Self-Portrait
Paul Cézanne ( between 1878 and 1880 )
Cézanne painted scores of self-portraits, many of them in exactly this pose and on canvases of about the same size, recording his appearance and self-image as well as his progress as a painter. In this powerfully modeled portrait, painted when he was about forty years old and at an age that invites self-appraisal, Cézanne looks at himself unflinchingly, objectively reporting his knobby features and generally lumpy, unrefined, and shaggy appearance. His jacket, loosely and roughly painted, looks, in places, to be of the same fabric as the canvas. Cézanne’s hair reaches his collar and his neck hides behind his clothing and his messy beard.
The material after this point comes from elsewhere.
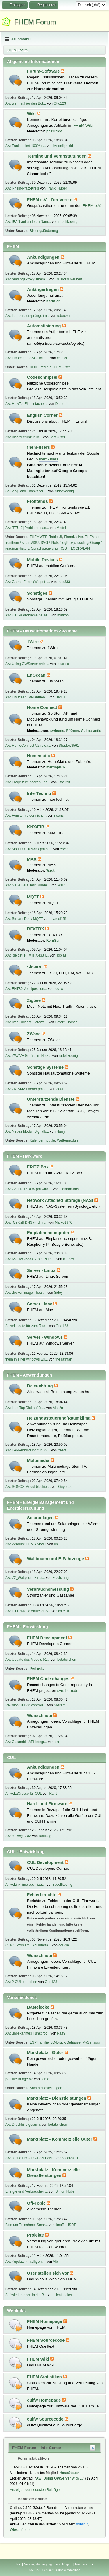  Describe the element at coordinates (64, 1359) in the screenshot. I see `the ratman` at that location.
A hint of mouth is visible, but mustache and beard conceal most of it. Little skin shows. Cézanne models his ruddy, blotchy face and large, balding head in short unblended brushstrokes, built up to a thick impasto. This literal edifice of paint serves as a defense, behind which his sharp eyes peer out. It is the psychological guardedness of this man (who is otherwise completely candid about his ugliness) that makes the painting so compelling. Vigorously and freely painted in a dark and limited palette, his work has more in common with the old masters than with impressionism. The Phillips Collection’s painting was the first self-portrait by Cézanne to enter an American museum. Phillips was very proud of it, describing “that head of an old lion of a man, the pride and loneliness of him so directly conveyed by purely plastic means.” He was almost exactly the same age when he bought the painting as Cézanne was when he painted it. History shows that, at forty, both were just getting started.